Una parte de la izquierda guardó el duelo ante el deceso; otra se refugió en la melancolía.

Para Freud, la gran diferencia entre el duelo y la melancolía estriba en que el primero es un estado pasajero mientras la segunda perdura. Quien vive en ella no desea abandonar la tristeza, porque en cierto modo goza y se recrea con su recuerdo. Parte de la izquierda se refugió en esa épica profundamente melancólica. Y terminó por consolidar una estética del fracaso al que rendir culto, con la tristeza por bandera. En términos futboleros, a esa izquierda enamorada de la derrota le era aplicable la paradoja de la selección española en los tiempos del codazo de Tassotti a Luis Enrique; jugar como nunca y perder como siempre; a ser posible, en cuartos de final y con la sensación de caer de forma tan injusta como gloriosa.

Suele decirse, no sin razón, que hay dos clases de teóricos del poder. Los que idean manuales para alcanzarlo y los que se dedican a pensar qué hacer con él una vez que se obtiene. En las filas de esa izquierda melancólica abundan los primeros. Puede que la causa última no sea tanto su incapacidad de pensar políticas públicas que materializan el ejercicio del poder. Sino la futilidad de tal afán, habida cuenta de que la derrota se da por descontada -cuando no por deseada- con una retórica de teorías conspirativas, maléficos hilos movidos por el poder e injustas humillaciones.

Esa izquierda doliente, permanentemente enamorada de las luchas legendarias del pasado y de un futuro cada vez más distópico que utópico, entrega el presente a un neoliberalismo cada vez más envalentonado. Desconociendo que, sólo desde un pragmatismo superador del culto a la dulce derrota, se le puede combatir con garantías en una sociedad cada vez más escandalosamente desigual. Una sociedad que exige respuestas en el hoy, el aquí y el ahora.
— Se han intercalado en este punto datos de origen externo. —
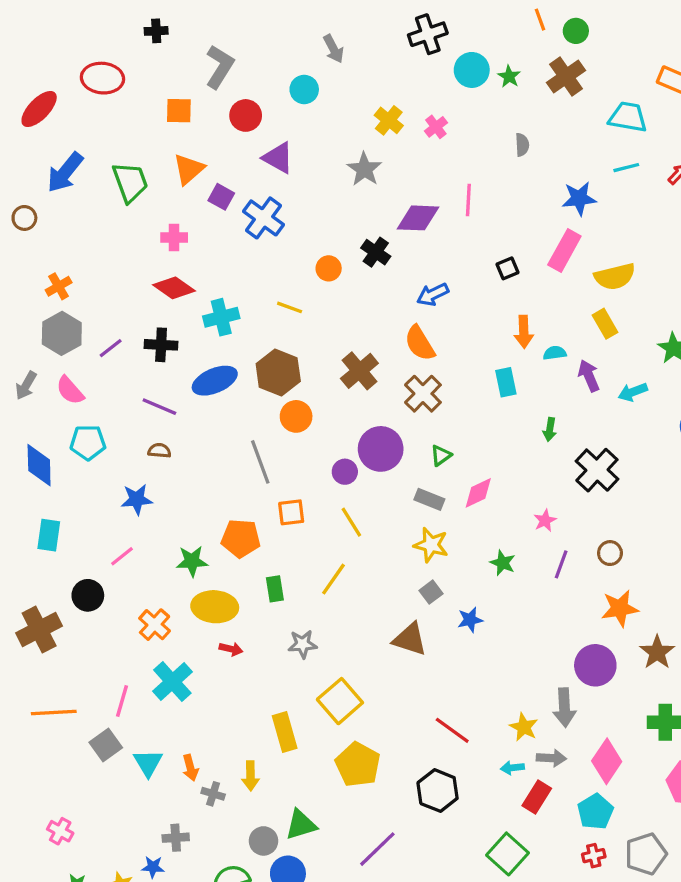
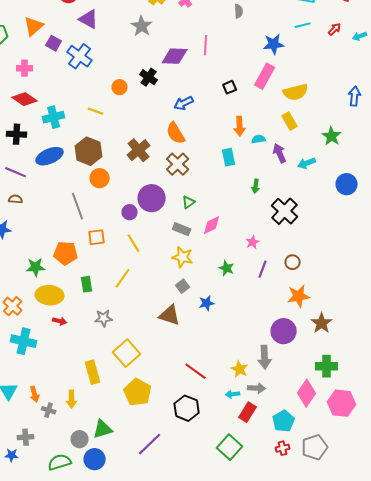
cyan cross: (172, 682) -> (24, 341), turned -35
pink diamond: (607, 761) -> (307, 393), moved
En la película Un lugar en el mundo, de Adolfo Aristarain, el personaje encarnado por Federico Luppi le replica a José Sacristán en una secuencia magistral: “Si la guerra se ha de perder, al menos me doy el lujo de ganar una batalla”. En un tiempo en el que, como dice Fredric Jameson, es más fácil imaginar el fin del mundo que el fin del sistema capitalista, esa izquierda abrazada a la estética de la derrota haría bien en fajarse en la batalla de las causas materiales del presente, por poco encanto que tenga gestionar lo concreto en lugar de asaltar los cielos.

La política, como la naturaleza, tiene aversión al vacío. Y renegar del compromiso con el presente para seguir en un enamoramiento melancólico del pasado y la épica de la derrota implica asumir un riesgo terrible: que sea otro quien ocupe ese espacio y que el precio a pagar tenga el sabor amargo del totalitarismo de antaño.